June 24, 2011 3.35 pm This story is over 153 months old

Care service users to get ‘personal budgets’

Different care: Care service users in Lincoln may soon be in control of who delivers the care they need.

Care service users in Lincoln may soon be in control of who delivers the care they need, if new proposals are accepted by Lincolnshire County Council.

In what’s being billed as “personalisation” of care services, recipients of care will have “personal budgets” to spend on the care they need.

Support will be given to individuals wanting to choose their own care. The authority also said it will still source care for those who don’t want to do it themselves.

Lincolnshire County Council argues this will give people more freedom and choice over how they receive care. The budget amount will be set after a detailed assessment of the individual’s needs.

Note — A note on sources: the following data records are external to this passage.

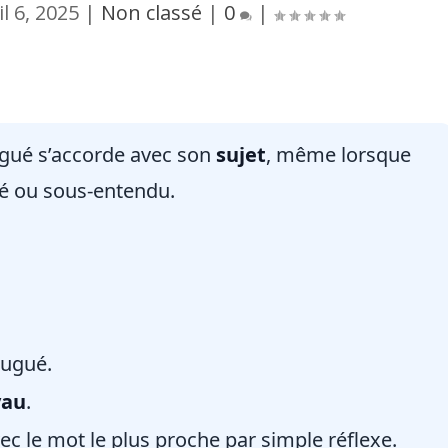
il 6, 2025
|
Non classé
|
0
|
ugué s’accorde avec son
sujet
, même lorsque
rsé ou sous-entendu.
jugué.
yau
.
ec le mot le plus proche par simple réflexe.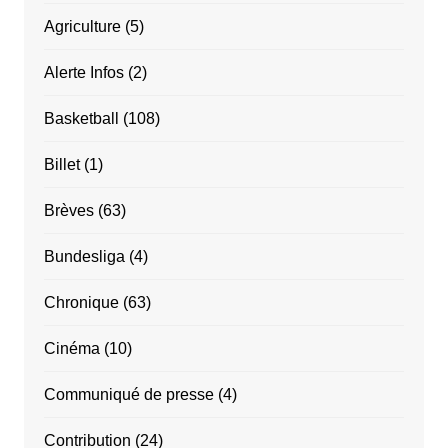
Agriculture
(5)
Alerte Infos
(2)
Basketball
(108)
Billet
(1)
Brèves
(63)
Bundesliga
(4)
Chronique
(63)
Cinéma
(10)
Communiqué de presse
(4)
Contribution
(24)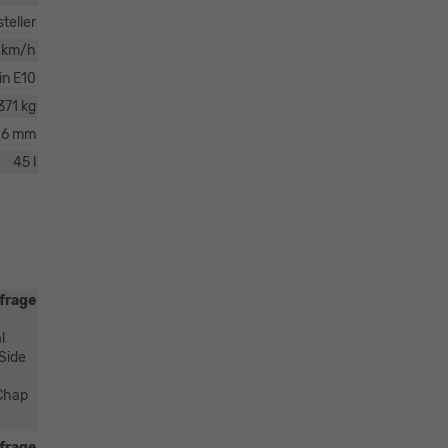
teller
 km/h
in E10
371 kg
86 mm
45 l
frage
l
 Side
 Chap
frage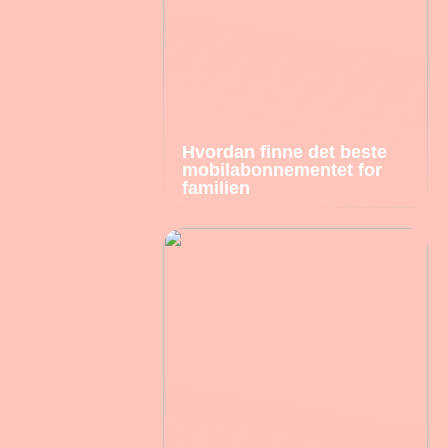
Hvordan finne det beste
mobilabonnementet for
familien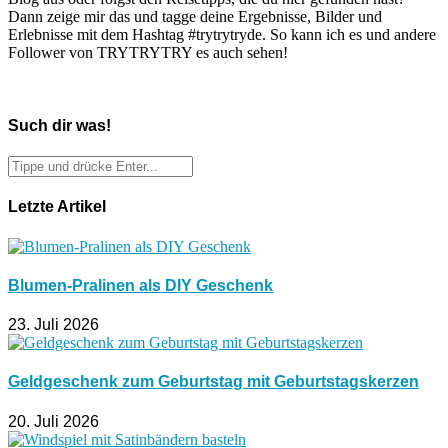
Dann zeige mir das und tagge deine Ergebnisse, Bilder und
Erlebnisse mit dem Hashtag #trytrytryde. So kann ich es und andere
Follower von TRYTRYTRY es auch sehen!
Such dir was!
Letzte Artikel
Blumen-Pralinen als DIY Geschenk
23. Juli 2026
Geldgeschenk zum Geburtstag mit Geburtstagskerzen
20. Juli 2026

The plans will be put before the council’s Executive on July 5 for approval.

Lincolnshire’s eight care homes were earmarked for closure earlier this year, five by September and three by next March, providing their service users can find care elsewhere.

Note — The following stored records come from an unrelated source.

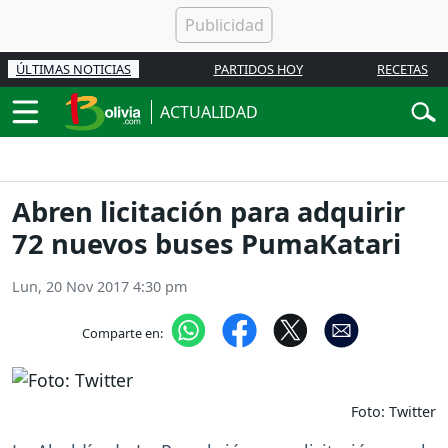
ÚLTIMAS NOTICIAS
PARTIDOS HOY
RECETAS
ACTUALIDAD
Abren licitación para adquirir
72 nuevos buses PumaKatari
Lun, 20 Nov 2017 4:30 pm
Comparte en:
Foto: Twitter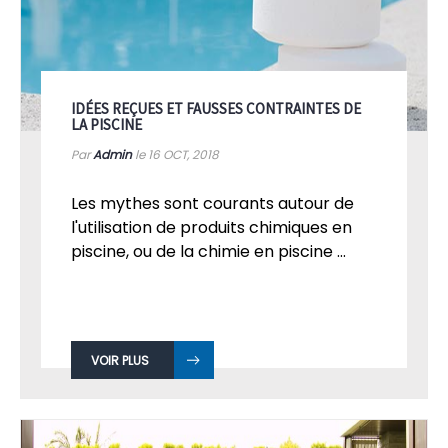
IDÉES REÇUES ET FAUSSES CONTRAINTES DE
LA PISCINE
Par
Admin
le 16
OCT, 2018
Les mythes sont courants autour de
l'utilisation de produits chimiques en
piscine, ou de la chimie en piscine ...
VOIR PLUS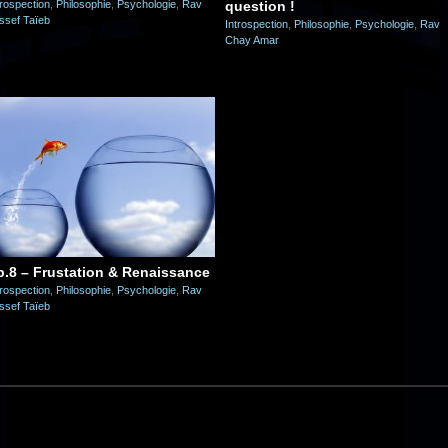
trospection
,
Philosophie
,
Psychologie
,
Rav
question !
ssef Taïeb
Introspection
,
Philosophie
,
Psychologie
,
Rav
Chay Amar
p.8 – Frustation & Renaissance
trospection
,
Philosophie
,
Psychologie
,
Rav
ssef Taïeb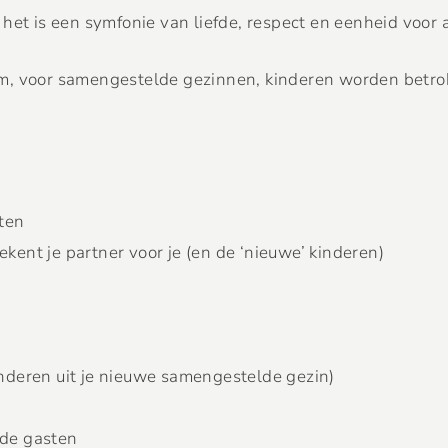
het is een symfonie van liefde, respect en eenheid voor 
m, voor samengestelde gezinnen, kinderen worden betrok
ten
ekent je partner voor je (en de ‘nieuwe’ kinderen)
inderen uit je nieuwe samengestelde gezin)
 de gasten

Savings of £3.3million would be made if the new proposals are implemented. It’s hoped a market will emerge that will meet the service needs of the area.

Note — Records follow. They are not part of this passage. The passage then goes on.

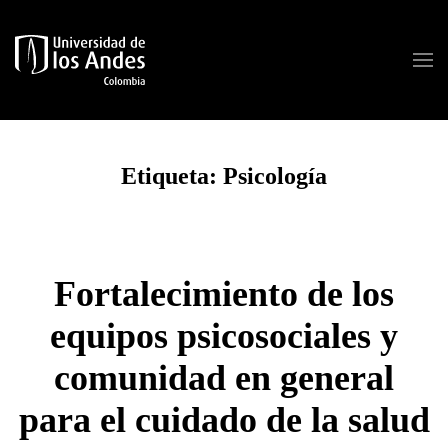
Skip to main content
Etiqueta:
Psicología
Fortalecimiento de los
equipos psicosociales y
comunidad en general
para el cuidado de la salud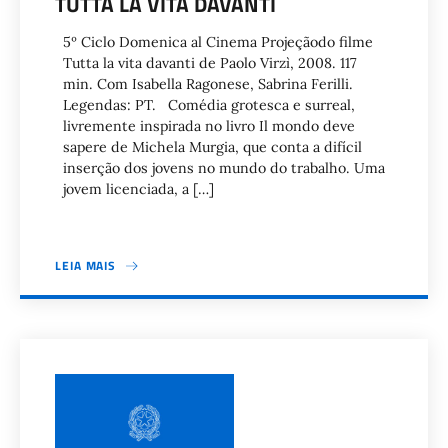
TUTTA LA VITA DAVANTI
5º Ciclo Domenica al Cinema Projeçãodo filme
Tutta la vita davanti de Paolo Virzì, 2008. 117
min. Com Isabella Ragonese, Sabrina Ferilli.
Legendas: PT. Comédia grotesca e surreal,
livremente inspirada no livro Il mondo deve
sapere de Michela Murgia, que conta a difícil
inserção dos jovens no mundo do trabalho. Uma
jovem licenciada, a […]
LEIA MAIS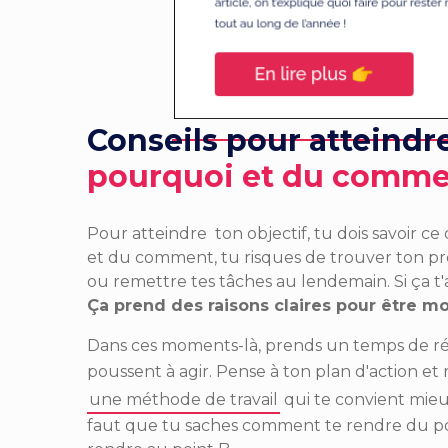
Conseils pour atteindre
pourquoi et du comm
Pour atteindre ton objectif, tu dois savoir ce 
et du comment, tu risques de trouver ton proje
ou remettre tes tâches au lendemain. Si ça t
Ça prend des raisons claires pour être mot
Dans ces moments-là, prends un temps de réfle
poussent à agir. Pense à ton plan d'action et 
une méthode de travail
qui te convient mieux
faut que tu saches comment te rendre du poin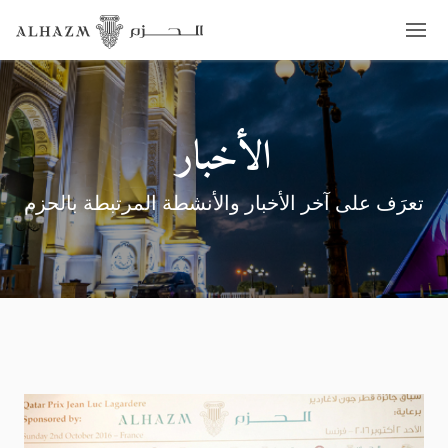
الأخبار
تعرَف على آخر الأخبار والأنشطة المرتبطة بالحزم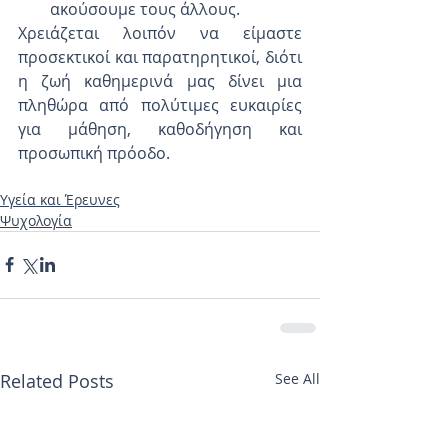
ακούσουμε τους άλλους. 
Χρειάζεται λοιπόν να είμαστε 
προσεκτικοί και παρατηρητικοί, διότι 
η ζωή καθημερινά μας δίνει μια 
πληθώρα από πολύτιμες ευκαιρίες 
για μάθηση, καθοδήγηση και 
προσωπική πρόοδο.
Υγεία και Έρευνες
Ψυχολογία
Related Posts
See All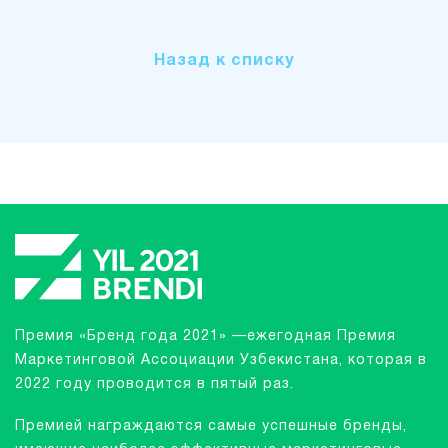
Назад к списку
Премия «Бренд года 2021» —ежегодная Премия
Маркетинговой Ассоциации Узбекистана, которая в
2022 году проводится в пятый раз.
Премией награждаются самые успешные бренды,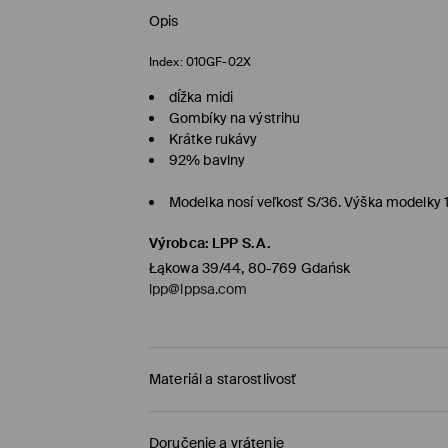
Opis
Index:
010GF-02X
dĺžka midi
Gombíky na výstrihu
Krátke rukávy
92% bavlny
Modelka nosí veľkosť S/36. Výška modelky
Výrobca
:
LPP S.A.
Łąkowa 39/44, 80-769 Gdańsk
lpp@lppsa.com
Materiál a starostlivosť
PRVÝ MATERIÁL
:
92% BAVLNA, 8% ELASTAN
Doručenie a vrátenie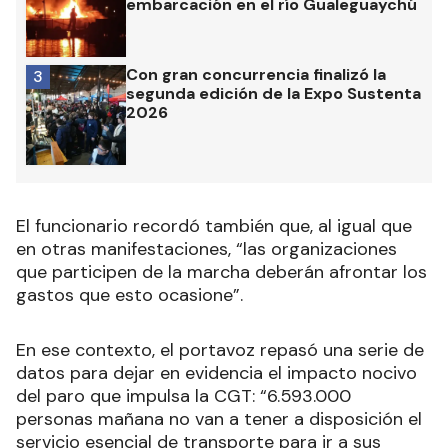
embarcación en el río Gualeguaychú
Con gran concurrencia finalizó la
3
segunda edición de la Expo Sustenta
2026
El funcionario recordó también que, al igual que
en otras manifestaciones, “las organizaciones
que participen de la marcha deberán afrontar los
gastos que esto ocasione”.
En ese contexto, el portavoz repasó una serie de
datos para dejar en evidencia el impacto nocivo
del paro que impulsa la CGT: “6.593.000
personas mañana no van a tener a disposición el
servicio esencial de transporte para ir a sus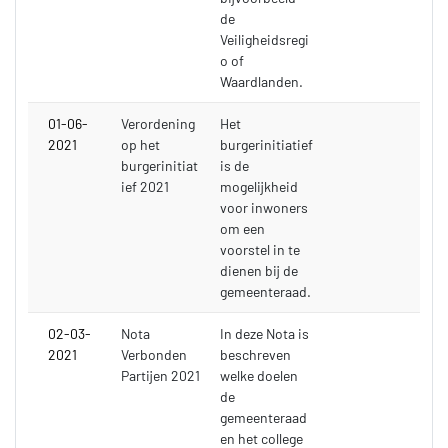
de
Veiligheidsregi
o of
Waardlanden.
01-06-
Verordening
Het
2021
op het
burgerinitiatief
burgerinitiat
is de
ief 2021
mogelijkheid
voor inwoners
om een
voorstel in te
dienen bij de
gemeenteraad.
02-03-
Nota
In deze Nota is
2021
Verbonden
beschreven
Partijen 2021
welke doelen
de
gemeenteraad
en het college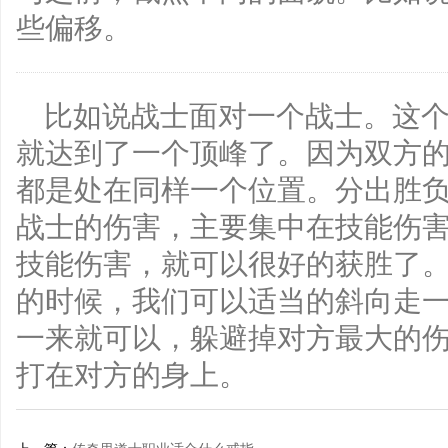
些偏移。
比如说战士面对一个战士。这
就达到了一个顶峰了。因为双方
都是处在同样一个位置。分出胜负
战士的伤害，主要集中在技能伤
技能伤害，就可以很好的获胜了
的时候，我们可以适当的斜向走
一来就可以，躲避掉对方最大的
打在对方的身上。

A problem may arise if providing certain services isn’t commercially viable for a business, leaving vulnerable people without access to vital care.

Peter Duxbury, Executive Director of Adults’ and Children’s Services at Lincolnshire County Council, said: “We would be keen to support services. If we come across an area left purely to the market, the service won’t develop. We would look at ways of trying to make that happen.

“So there is a degree of market intervention in this. We see our role as a responsible commissioner of services, that may include elements of us supporting part of the market and to create parts of the market.”

The County Council is trying to stimulate a care service market by encouraging care staff who are losing their jobs at the closing care homes to set up their own enterprises.

Richard Collins, Head of Adult Commissioning at the council, said during the staff consultation over the care home closures there had been “lots of interest” in this.

He said: “We’ve got a variety of things we’re offering to individuals. Some of it is the standard stuff in terms of outgoing people, like going through an agency, and we’ve also got some wellbeing stuff in there.

“Most of it is around training. We’re asking people to tell us what it is they want, so we can develop it. We’re looking at how we can support with business advice, and some very specialist stuff about how to set up some of these businesses.”

Councillor Marianne Overton, Leader of the Independents on the county council, said there are “some things I am quite pleased about”, but expressed concern at parts of the proposals.

She said: “I do see there are already problems arising from individuals coming to me. The difficulty with personalised budgets is that it is intended to increase choice, but what we see on the ground is that it can actually have the reverse effect.

“We have already seen a number of day care centres closing. Without the security of a contract they find it difficult to employ staff and to maintain service at a consistent and reliable level.

“If you rely on personal budgets it can start to fall apart.”